You can attach more detailed store lists, route ideas, or decks as needed, yet the main brief should fit in a small packet. If your brief feels heavy, check whether you are repeating content from other documents that the agency can read later.

Common mistakes in experiential briefs

After seeing many briefs from CPG, beverage, and health brands, a few patterns show up again and again.

  • Big brand language with no clear business ask.
  • Complex decks that hide the budget and timing.
  • Conflicting goals such as “impress buyers” and “do this very cheap.”
  • No mention of retail or store lists when in store lift is the real goal.
  • Vague lines about measurement with no actual plan for reports.

Most of these problems come from teams rushing to get the brief out or copying old templates without updating them. Building your own simple version and reusing it will already put you ahead of many peers.

Turning the brief into a working relationship

A good brief is the start of a conversation, not the final word.
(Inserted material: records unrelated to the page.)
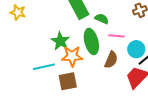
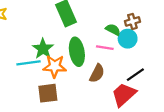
green semicircle: (102, 19) -> (113, 30), moved
cyan circle: (136, 49) -> (128, 39), moved
cyan line: (44, 67) -> (28, 63), moved

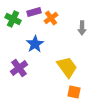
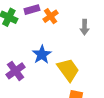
blue star: (35, 44) -> (42, 54), moved

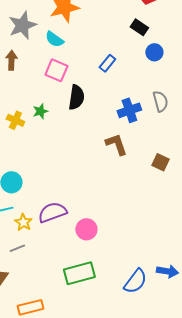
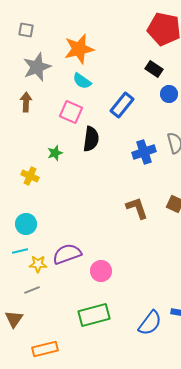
cyan semicircle: (54, 39) -> (82, 81), moved
blue rectangle: (107, 63) -> (122, 105), size x1.4
yellow cross: (15, 120) -> (30, 176), moved
brown L-shape: (116, 144) -> (137, 208), moved
yellow star: (23, 222) -> (38, 264), turned -30

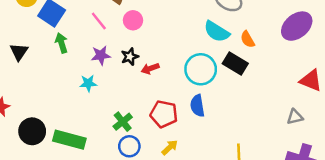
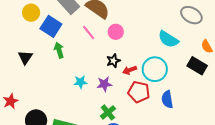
cyan semicircle: (217, 32) -> (168, 39), moved
purple star: (101, 55) -> (104, 84), moved
cyan circle: (201, 69) -> (155, 69), moved
red pentagon: (164, 114) -> (139, 92), moved

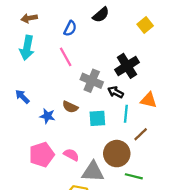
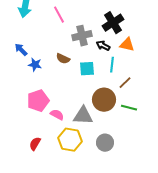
gray cross: (92, 81) -> (82, 36), turned -36
orange triangle: (149, 100) -> (127, 45), moved
blue star: (47, 116) -> (35, 65), moved
pink semicircle: (71, 155) -> (57, 115), moved
green line: (134, 176) -> (129, 108), moved

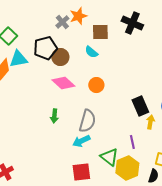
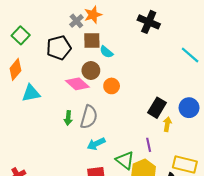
brown square: (100, 32) -> (92, 41), moved
brown circle: (60, 57) -> (91, 70), moved
cyan triangle: (18, 59) -> (31, 93), moved
black rectangle: (140, 106) -> (157, 108), turned 54
gray semicircle: (87, 121) -> (89, 117), moved

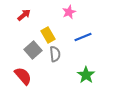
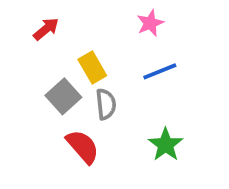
pink star: (69, 12) -> (150, 23), moved
red semicircle: (23, 76) -> (83, 147), moved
Once you send it, make space for the agency to ask questions and suggest options you did not think about.

  • Hold a short call to walk through the brief together.
  • Invite clarifying questions about goal and budget, not only creative.
  • Ask the agency to restate the goal in their own words before they pitch.
  • Align on what success looks like in a single slide before full concepts arrive.

This extra step can save weeks. It also gives you a chance to sense whether a partner really understands your business or is just excited about props and photos.

Next steps for your next brief

If your team is planning demos, club roadshows, mobile tours, or pop ups for the next year, this is a good moment to refresh how you brief partners. Start by copying the template in this article into your own document. Then fill it once for your next program using real numbers and plain language.

When you are ready to turn that brief into a real plan with routes, staffing, and reporting, you can learn more on the service pages for engagement marketing, retail demonstrations, and mobile sampling tours. To see where Makai already works, visit Where we work. When you want to talk dates and cities, request a proposal or contact us. A clear brief is the first step to a calm, effective experiential program.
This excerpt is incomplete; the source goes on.